Amid the chaos of Syria’s long-running civil conflict, Syria’s Kurds have carved out a semi-autonomous area in the country’s northeast.

Turkey’s defence ministry said on Friday that it had launched the new wave of air strikes in retaliation for an attack in Ankara earlier this month that wounded two security personnel.

A branch of the Kurdistan Workers’ Party (PKK)—listed as a terror group by Ankara and its Western allies—claimed responsibility for the first bombing to hit the Turkish capital since 2016.

Turkey launched strikes on PKK positions in northern Iraq hours after the October 1 attack, with foreign minister Hakan Fidan saying days later that the assailants “came from Syria and were trained there.”

The US-backed, Kurdish-led Syrian Democratic Forces spearheaded the battle to dislodge Islamic State group fighters from their last scraps of territory in Syria in 2019.

Turkey views the Kurdish People’s Protection Units that dominate the SDF as an offshoot of the PKK.

The SDF, the Kurds’ de facto army in the northeast, denied that those behind the Ankara attack had passed through the area.

Turkish bombings had mostly subsided over the weekend after strikes hit energy infrastructure, including power stations and oil facilities on Thursday and Friday, killing at least 15 security personnel and civilians, according to the Kurdish authorities.

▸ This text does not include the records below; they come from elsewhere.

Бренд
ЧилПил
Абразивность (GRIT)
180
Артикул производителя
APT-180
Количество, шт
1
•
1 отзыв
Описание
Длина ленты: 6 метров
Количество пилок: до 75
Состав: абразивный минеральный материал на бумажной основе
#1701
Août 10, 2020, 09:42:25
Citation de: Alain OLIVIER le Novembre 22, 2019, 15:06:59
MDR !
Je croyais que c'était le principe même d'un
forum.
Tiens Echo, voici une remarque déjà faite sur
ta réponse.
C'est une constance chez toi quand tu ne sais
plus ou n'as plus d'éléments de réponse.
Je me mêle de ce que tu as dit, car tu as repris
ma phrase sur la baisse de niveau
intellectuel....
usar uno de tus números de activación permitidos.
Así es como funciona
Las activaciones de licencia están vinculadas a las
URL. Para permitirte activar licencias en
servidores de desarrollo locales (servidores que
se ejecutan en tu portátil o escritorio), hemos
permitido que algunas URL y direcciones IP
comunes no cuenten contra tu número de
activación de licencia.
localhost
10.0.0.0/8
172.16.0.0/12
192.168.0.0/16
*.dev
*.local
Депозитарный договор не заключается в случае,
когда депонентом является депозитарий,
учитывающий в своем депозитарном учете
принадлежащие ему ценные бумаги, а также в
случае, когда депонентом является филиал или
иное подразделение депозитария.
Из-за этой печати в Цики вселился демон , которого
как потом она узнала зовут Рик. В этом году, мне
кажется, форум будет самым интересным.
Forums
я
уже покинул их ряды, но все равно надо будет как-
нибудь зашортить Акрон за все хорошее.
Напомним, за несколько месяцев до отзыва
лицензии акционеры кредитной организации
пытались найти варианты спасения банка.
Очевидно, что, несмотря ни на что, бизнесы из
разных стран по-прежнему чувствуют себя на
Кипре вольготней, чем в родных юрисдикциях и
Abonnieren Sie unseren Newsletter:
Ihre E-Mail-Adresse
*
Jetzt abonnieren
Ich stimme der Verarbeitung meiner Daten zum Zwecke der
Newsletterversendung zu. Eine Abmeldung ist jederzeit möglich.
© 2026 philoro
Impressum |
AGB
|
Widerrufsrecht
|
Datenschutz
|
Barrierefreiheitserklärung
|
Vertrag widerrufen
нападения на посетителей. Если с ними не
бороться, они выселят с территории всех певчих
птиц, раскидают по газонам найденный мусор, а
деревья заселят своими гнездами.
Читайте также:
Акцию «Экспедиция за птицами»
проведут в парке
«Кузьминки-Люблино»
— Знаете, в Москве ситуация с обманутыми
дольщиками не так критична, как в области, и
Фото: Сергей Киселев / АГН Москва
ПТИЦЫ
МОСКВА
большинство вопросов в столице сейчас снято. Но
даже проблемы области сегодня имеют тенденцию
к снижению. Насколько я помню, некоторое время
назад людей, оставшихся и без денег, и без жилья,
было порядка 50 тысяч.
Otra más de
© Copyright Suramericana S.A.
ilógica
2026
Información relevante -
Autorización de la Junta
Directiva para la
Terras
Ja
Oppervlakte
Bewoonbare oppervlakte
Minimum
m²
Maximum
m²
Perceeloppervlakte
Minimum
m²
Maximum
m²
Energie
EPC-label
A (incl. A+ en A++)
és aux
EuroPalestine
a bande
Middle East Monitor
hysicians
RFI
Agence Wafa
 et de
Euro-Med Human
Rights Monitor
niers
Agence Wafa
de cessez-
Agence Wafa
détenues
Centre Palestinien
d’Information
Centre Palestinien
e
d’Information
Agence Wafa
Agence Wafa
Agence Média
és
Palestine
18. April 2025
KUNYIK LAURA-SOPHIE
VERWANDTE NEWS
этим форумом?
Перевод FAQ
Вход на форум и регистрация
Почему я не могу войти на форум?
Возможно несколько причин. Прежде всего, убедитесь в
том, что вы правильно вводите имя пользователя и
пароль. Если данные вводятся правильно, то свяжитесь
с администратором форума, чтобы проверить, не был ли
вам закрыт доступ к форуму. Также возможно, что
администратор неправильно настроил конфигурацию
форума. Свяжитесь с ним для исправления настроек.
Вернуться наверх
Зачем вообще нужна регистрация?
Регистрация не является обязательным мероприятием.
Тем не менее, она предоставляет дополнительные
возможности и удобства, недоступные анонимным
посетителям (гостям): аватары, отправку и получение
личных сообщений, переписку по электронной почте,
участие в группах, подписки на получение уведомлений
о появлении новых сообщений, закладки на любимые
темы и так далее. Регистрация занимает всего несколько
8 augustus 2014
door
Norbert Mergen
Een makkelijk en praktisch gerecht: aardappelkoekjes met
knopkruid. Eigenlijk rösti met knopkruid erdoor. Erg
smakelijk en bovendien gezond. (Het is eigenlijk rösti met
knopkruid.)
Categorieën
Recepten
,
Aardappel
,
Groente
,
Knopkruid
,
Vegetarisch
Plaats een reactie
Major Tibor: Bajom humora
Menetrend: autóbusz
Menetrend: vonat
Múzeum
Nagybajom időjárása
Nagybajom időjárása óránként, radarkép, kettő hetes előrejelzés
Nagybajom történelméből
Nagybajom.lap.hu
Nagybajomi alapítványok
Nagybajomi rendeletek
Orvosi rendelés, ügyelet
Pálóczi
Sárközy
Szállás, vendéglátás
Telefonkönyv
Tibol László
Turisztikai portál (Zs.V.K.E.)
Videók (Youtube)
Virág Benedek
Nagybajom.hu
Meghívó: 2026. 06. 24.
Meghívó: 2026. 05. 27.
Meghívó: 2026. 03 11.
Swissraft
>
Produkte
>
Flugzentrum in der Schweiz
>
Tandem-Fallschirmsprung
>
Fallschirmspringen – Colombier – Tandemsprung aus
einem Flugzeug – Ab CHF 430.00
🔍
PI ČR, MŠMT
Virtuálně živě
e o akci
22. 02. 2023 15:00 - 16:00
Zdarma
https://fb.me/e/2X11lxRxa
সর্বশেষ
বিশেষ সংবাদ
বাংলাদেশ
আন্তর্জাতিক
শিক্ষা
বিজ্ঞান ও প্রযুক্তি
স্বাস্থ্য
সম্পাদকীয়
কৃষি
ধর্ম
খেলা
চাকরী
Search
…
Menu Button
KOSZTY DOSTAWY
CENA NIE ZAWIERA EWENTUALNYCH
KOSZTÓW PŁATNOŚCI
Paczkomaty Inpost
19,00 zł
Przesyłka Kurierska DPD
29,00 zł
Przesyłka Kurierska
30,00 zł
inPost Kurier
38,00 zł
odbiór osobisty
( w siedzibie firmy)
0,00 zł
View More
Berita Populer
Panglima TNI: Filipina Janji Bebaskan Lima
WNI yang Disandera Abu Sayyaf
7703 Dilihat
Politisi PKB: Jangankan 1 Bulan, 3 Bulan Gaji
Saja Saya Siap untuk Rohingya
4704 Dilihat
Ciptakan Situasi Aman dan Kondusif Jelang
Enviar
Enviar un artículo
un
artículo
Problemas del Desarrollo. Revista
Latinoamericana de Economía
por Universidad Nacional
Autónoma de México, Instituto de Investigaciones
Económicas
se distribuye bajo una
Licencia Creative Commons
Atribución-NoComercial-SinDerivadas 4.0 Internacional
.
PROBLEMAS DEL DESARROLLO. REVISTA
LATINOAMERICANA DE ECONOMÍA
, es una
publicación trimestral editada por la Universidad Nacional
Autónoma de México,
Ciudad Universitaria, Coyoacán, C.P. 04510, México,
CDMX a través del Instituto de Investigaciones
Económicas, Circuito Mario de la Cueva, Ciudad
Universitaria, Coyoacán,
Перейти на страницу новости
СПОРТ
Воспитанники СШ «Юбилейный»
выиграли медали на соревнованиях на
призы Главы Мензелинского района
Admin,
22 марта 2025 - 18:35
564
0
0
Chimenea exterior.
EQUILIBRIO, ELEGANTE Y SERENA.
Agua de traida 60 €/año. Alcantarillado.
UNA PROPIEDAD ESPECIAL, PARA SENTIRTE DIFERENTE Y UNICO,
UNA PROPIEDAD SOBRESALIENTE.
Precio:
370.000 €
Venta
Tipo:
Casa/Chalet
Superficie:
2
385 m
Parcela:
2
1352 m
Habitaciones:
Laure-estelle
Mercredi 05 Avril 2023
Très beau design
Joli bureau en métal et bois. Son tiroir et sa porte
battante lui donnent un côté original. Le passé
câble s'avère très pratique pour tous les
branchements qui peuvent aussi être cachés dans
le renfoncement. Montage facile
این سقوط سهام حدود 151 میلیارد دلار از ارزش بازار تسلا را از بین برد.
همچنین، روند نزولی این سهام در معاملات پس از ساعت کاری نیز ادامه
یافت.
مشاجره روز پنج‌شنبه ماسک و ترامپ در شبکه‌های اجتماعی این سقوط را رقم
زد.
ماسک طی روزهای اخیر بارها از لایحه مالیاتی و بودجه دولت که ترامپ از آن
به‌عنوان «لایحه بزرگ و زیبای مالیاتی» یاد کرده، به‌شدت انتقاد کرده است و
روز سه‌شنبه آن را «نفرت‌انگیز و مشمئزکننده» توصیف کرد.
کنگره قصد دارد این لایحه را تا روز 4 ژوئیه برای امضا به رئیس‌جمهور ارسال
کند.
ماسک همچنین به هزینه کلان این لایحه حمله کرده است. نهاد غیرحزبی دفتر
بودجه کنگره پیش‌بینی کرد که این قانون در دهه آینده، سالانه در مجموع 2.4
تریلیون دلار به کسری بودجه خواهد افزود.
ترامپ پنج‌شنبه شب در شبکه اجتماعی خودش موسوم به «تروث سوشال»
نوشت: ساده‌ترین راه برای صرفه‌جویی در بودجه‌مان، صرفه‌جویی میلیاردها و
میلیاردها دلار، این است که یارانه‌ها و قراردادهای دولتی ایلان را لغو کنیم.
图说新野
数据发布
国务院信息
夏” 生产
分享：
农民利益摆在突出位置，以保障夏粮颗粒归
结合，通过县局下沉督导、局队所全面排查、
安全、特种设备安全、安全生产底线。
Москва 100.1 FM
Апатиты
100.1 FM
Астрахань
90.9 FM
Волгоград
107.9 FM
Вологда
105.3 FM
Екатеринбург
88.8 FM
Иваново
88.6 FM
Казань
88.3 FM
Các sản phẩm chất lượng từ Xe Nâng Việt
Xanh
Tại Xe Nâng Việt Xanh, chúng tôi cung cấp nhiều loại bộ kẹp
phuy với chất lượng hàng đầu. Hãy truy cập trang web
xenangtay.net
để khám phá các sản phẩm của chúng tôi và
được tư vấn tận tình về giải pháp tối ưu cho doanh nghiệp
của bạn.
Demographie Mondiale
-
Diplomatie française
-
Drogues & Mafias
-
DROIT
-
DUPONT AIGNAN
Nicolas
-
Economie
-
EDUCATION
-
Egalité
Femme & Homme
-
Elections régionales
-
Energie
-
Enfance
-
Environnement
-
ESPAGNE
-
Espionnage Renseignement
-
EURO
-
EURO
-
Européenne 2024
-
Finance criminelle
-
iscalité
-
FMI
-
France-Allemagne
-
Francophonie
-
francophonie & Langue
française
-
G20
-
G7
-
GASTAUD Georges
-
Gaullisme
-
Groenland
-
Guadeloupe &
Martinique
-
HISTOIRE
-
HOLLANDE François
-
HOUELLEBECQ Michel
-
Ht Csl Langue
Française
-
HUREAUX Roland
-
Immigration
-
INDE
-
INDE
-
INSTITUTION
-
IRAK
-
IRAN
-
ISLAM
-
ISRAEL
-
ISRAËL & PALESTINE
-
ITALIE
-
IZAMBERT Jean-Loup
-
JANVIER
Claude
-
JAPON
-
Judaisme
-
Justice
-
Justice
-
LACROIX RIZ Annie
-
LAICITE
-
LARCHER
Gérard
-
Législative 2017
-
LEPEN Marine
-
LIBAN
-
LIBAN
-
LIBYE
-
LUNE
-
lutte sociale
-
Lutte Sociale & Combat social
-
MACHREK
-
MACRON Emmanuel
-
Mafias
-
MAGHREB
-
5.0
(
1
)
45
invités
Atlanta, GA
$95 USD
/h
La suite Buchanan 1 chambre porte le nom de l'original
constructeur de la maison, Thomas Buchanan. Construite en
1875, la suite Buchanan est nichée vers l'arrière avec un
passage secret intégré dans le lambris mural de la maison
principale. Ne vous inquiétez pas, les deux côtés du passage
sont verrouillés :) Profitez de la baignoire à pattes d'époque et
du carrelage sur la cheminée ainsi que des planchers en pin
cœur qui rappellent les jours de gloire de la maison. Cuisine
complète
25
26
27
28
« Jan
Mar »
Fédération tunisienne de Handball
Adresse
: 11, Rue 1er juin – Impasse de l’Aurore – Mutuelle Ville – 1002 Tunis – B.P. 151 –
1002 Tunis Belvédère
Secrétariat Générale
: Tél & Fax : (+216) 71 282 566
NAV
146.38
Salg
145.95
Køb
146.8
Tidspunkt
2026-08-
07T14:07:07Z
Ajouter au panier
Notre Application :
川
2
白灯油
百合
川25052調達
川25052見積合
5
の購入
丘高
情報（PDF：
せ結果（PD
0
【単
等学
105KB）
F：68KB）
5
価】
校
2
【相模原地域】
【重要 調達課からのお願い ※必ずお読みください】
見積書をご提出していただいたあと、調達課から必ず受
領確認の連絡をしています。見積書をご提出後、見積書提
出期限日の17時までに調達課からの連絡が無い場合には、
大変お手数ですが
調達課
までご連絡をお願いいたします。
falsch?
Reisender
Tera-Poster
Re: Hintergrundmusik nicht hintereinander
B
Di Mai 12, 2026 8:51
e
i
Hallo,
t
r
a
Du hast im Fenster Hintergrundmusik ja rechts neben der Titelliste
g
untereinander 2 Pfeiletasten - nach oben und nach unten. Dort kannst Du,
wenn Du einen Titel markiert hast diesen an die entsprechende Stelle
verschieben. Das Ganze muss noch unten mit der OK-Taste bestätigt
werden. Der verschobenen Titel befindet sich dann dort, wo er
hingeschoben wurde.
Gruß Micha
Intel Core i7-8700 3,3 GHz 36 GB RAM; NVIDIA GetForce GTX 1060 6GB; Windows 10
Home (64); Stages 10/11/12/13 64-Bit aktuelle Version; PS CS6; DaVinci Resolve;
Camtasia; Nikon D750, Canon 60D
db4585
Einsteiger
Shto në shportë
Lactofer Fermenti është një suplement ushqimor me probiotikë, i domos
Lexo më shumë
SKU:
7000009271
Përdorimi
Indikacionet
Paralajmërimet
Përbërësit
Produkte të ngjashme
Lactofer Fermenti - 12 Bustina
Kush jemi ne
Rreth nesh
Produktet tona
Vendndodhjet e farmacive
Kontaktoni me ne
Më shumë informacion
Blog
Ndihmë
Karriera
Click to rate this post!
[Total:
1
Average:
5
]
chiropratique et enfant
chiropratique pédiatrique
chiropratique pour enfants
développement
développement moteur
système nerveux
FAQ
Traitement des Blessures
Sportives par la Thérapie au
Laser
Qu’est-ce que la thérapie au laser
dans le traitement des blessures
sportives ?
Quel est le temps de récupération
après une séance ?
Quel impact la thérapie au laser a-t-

Since 2016, Turkey has carried out successive ground operations to expel Kurdish forces from border areas of northern Syria, and Turkish President Recep Tayyip Erdogan has threatened a new incursion.

Turkey supported early rebel efforts to topple Syrian President Bashar al-Assad, and maintains a military presence in northern stretches of the war-torn country which angers Damascus.

In November last year, Turkey launched air strikes on Kurdish-held areas of Syria and Iraq in response to a bombing in Istanbul that killed six people.

The conflict in Syria has killed more than half a million people since it began in 2011 with a brutal crackdown on anti-government protests, spiraling into a devastating war involving foreign armies, militias and jihadists.